Session 6 (1530 – 1700) – Evaluations, Discussion, and Closing
- Live-fire Range Assessment to quantify skill, applied knowledge, and decision-making
Dr. Anthony DeNicola
Dr. DeNicola received a M.S. from Yale school of Forestry and his Ph.D. from Purdue University in wildlife ecology. His dissertation was entitled “Control of reproduction in overabundant white-tailed deer populations.” In addition to being recognized as a Certified Wildlife Biologist by the Wildlife Society, he holds research affiliate positions with the University of Georgia and the Denver Zoological Society. Dr. DeNicola has worked on hundreds of field projects, produced 30+ publications in reputable scientific journals, and has presented at numerous professional conferences.
Cliff Shipley, DVM, DACT
Dr.
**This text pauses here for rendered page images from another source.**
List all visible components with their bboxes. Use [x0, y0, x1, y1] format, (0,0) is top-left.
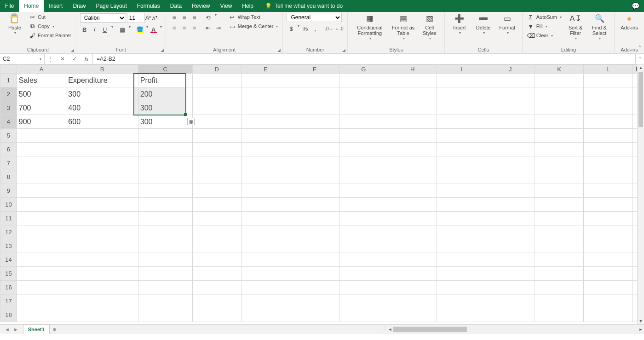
cell-K7[interactable]: [535, 156, 583, 170]
cell-H3[interactable]: [388, 101, 437, 115]
row-header-10[interactable]: 10: [0, 198, 17, 212]
cell-L2[interactable]: [584, 87, 632, 101]
cell-L6[interactable]: [584, 143, 632, 156]
row-header-16[interactable]: 16: [0, 281, 17, 294]
cell-J7[interactable]: [486, 156, 535, 170]
cell-K17[interactable]: [535, 294, 583, 308]
cancel-formula-icon[interactable]: ✕: [57, 56, 69, 62]
cell-J10[interactable]: [486, 198, 535, 212]
comments-icon[interactable]: 💬: [627, 0, 644, 12]
cell-L11[interactable]: [584, 212, 632, 225]
cell-J5[interactable]: [486, 129, 535, 143]
cell-B18[interactable]: [66, 308, 138, 322]
cell-B7[interactable]: [66, 156, 138, 170]
cell-A7[interactable]: [17, 156, 66, 170]
cell-D13[interactable]: [192, 239, 241, 253]
row-header-3[interactable]: 3: [0, 101, 17, 115]
increase-decimal-icon[interactable]: .0→: [324, 24, 334, 33]
cell-L8[interactable]: [584, 170, 632, 184]
cell-F12[interactable]: [290, 225, 339, 239]
cell-C9[interactable]: [138, 184, 192, 198]
autofill-options-button[interactable]: ▦: [187, 118, 195, 125]
col-header-H[interactable]: H: [388, 65, 437, 74]
fill-color-button[interactable]: 🪣: [135, 25, 144, 34]
conditional-formatting-button[interactable]: ▦Conditional Formatting▾: [351, 13, 388, 42]
cell-C15[interactable]: [138, 267, 192, 281]
cell-C10[interactable]: [138, 198, 192, 212]
cell-I18[interactable]: [437, 308, 486, 322]
cell-B4[interactable]: 600: [66, 115, 138, 129]
cell-E13[interactable]: [241, 239, 290, 253]
italic-button[interactable]: I: [90, 25, 99, 34]
col-header-G[interactable]: G: [339, 65, 388, 74]
cell-B14[interactable]: [66, 253, 138, 267]
font-color-button[interactable]: A: [149, 25, 158, 34]
cell-D10[interactable]: [192, 198, 241, 212]
cell-J12[interactable]: [486, 225, 535, 239]
cell-B11[interactable]: [66, 212, 138, 225]
tab-home[interactable]: Home: [19, 0, 44, 12]
cell-F1[interactable]: [290, 74, 339, 87]
cell-D5[interactable]: [192, 129, 241, 143]
col-header-J[interactable]: J: [486, 65, 535, 74]
formula-input[interactable]: =A2-B2: [93, 54, 635, 64]
sheet-nav-prev-icon[interactable]: ◄: [5, 327, 10, 332]
cell-A10[interactable]: [17, 198, 66, 212]
cell-B15[interactable]: [66, 267, 138, 281]
cell-J8[interactable]: [486, 170, 535, 184]
cell-B5[interactable]: [66, 129, 138, 143]
cell-D17[interactable]: [192, 294, 241, 308]
cell-A17[interactable]: [17, 294, 66, 308]
number-format-select[interactable]: General: [287, 13, 342, 22]
cell-H7[interactable]: [388, 156, 437, 170]
tab-help[interactable]: Help: [237, 0, 259, 12]
cell-L4[interactable]: [584, 115, 632, 129]
cell-E12[interactable]: [241, 225, 290, 239]
scroll-left-icon[interactable]: ◄: [387, 327, 393, 332]
clear-button[interactable]: ⌫Clear▾: [526, 31, 563, 40]
col-header-D[interactable]: D: [192, 65, 241, 74]
cell-C8[interactable]: [138, 170, 192, 184]
cell-J6[interactable]: [486, 143, 535, 156]
cell-F7[interactable]: [290, 156, 339, 170]
align-top-icon[interactable]: ≡: [170, 13, 179, 22]
align-center-icon[interactable]: ≡: [180, 23, 189, 32]
cell-K8[interactable]: [535, 170, 583, 184]
cell-G8[interactable]: [339, 170, 388, 184]
cell-G5[interactable]: [339, 129, 388, 143]
cell-K5[interactable]: [535, 129, 583, 143]
select-all-corner[interactable]: [0, 65, 17, 74]
cell-J9[interactable]: [486, 184, 535, 198]
cell-A16[interactable]: [17, 281, 66, 294]
cell-A13[interactable]: [17, 239, 66, 253]
cell-F2[interactable]: [290, 87, 339, 101]
orientation-icon[interactable]: ⟲: [204, 13, 213, 22]
increase-font-icon[interactable]: A▴: [145, 14, 151, 21]
cell-G18[interactable]: [339, 308, 388, 322]
format-as-table-button[interactable]: ▤Format as Table▾: [390, 13, 416, 42]
font-size-input[interactable]: [127, 13, 144, 23]
cell-A4[interactable]: 900: [17, 115, 66, 129]
comma-format-icon[interactable]: ,: [310, 24, 320, 33]
align-left-icon[interactable]: ≡: [170, 23, 179, 32]
row-header-9[interactable]: 9: [0, 184, 17, 198]
cell-F4[interactable]: [290, 115, 339, 129]
tab-formulas[interactable]: Formulas: [132, 0, 165, 12]
cell-H5[interactable]: [388, 129, 437, 143]
insert-cells-button[interactable]: ➕Insert▾: [448, 13, 471, 36]
cell-E2[interactable]: [241, 87, 290, 101]
cell-L7[interactable]: [584, 156, 632, 170]
cell-C1[interactable]: Profit: [138, 74, 192, 87]
cell-C5[interactable]: [138, 129, 192, 143]
cell-B1[interactable]: Expenditure: [66, 74, 138, 87]
delete-cells-button[interactable]: ➖Delete▾: [472, 13, 494, 36]
scroll-up-icon[interactable]: ▲: [638, 64, 644, 71]
cell-L18[interactable]: [584, 308, 632, 322]
tab-data[interactable]: Data: [165, 0, 187, 12]
cell-F13[interactable]: [290, 239, 339, 253]
cell-I3[interactable]: [437, 101, 486, 115]
cell-G2[interactable]: [339, 87, 388, 101]
align-middle-icon[interactable]: ≡: [180, 13, 189, 22]
addins-button[interactable]: ●Add-ins: [618, 13, 640, 31]
cell-A2[interactable]: 500: [17, 87, 66, 101]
Cliff Shipley earned his DVM degree from Iowa State University in 1982. He has been in private practice and has worked in the academic segment of the industry both at Virginia-Maryland Regional College of Veterinary Medicine and the University of Illinois College of Veterinary Medicine for more than 20 years. He is currently the attending veterinarian for agricultural animals at University of Illinois. Dr. Shipley is a diplomate of the American College of Theriogenologists. He has extensive experience in small ruminants and small ruminant reproduction, including ET, semen cryopreservation, and laproscopic artificial insemination.